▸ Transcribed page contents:
▬▬▬

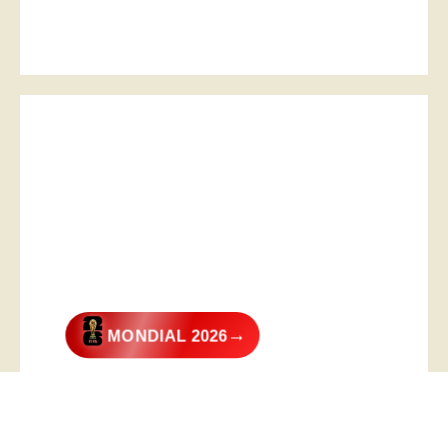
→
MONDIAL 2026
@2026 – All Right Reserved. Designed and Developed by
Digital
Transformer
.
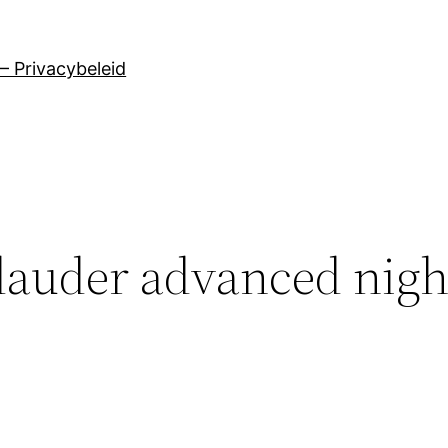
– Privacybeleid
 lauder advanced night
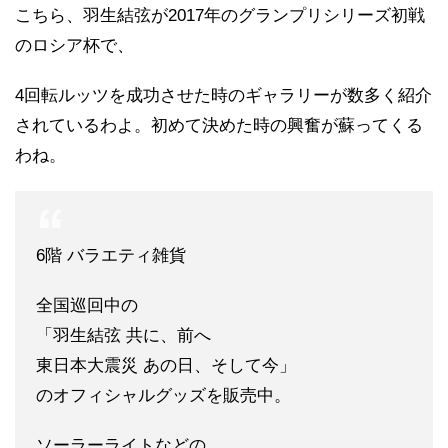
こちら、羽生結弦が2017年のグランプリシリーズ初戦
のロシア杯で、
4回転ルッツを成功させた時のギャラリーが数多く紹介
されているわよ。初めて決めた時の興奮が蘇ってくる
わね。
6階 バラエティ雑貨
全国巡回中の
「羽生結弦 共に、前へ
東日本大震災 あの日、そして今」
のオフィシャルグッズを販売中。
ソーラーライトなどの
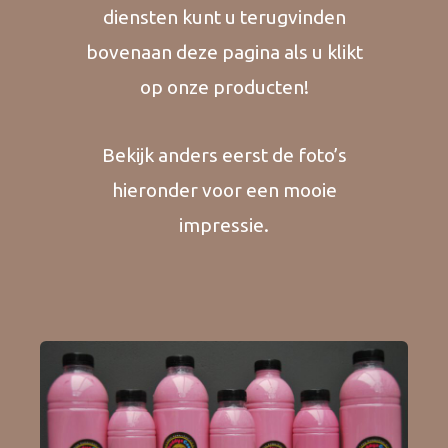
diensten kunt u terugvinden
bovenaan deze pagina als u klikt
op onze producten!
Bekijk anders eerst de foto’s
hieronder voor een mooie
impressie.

▬▬▬

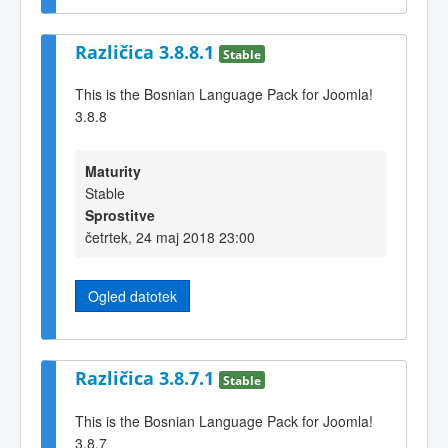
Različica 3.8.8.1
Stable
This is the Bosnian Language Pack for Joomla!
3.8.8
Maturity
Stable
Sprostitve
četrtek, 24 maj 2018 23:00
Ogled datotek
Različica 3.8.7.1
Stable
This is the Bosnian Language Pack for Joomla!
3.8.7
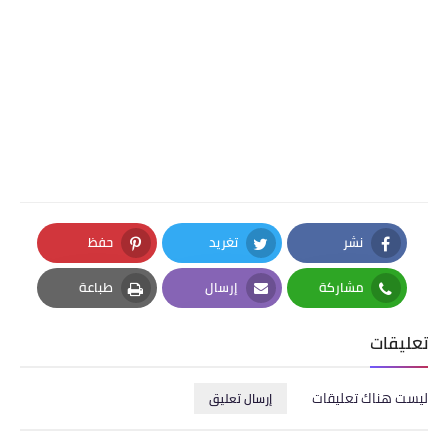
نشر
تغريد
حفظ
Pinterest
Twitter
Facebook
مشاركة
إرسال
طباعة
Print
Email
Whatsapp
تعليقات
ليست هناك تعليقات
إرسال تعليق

▬▬▬

The result should be an exact copy of only the lines above from the one that holds "Različica 3.8.7.1" through the one that holds "إرسال تعليق", both ends included, without pictures.

▸ Your response:
Različica 3.8.7.1
Stable
This is the Bosnian Language Pack for Joomla!
3.8.7
نشر
تغريد
حفظ
Pinterest
Twitter
Facebook
مشاركة
إرسال
طباعة
Print
Email
Whatsapp
تعليقات
ليست هناك تعليقات
إرسال تعليق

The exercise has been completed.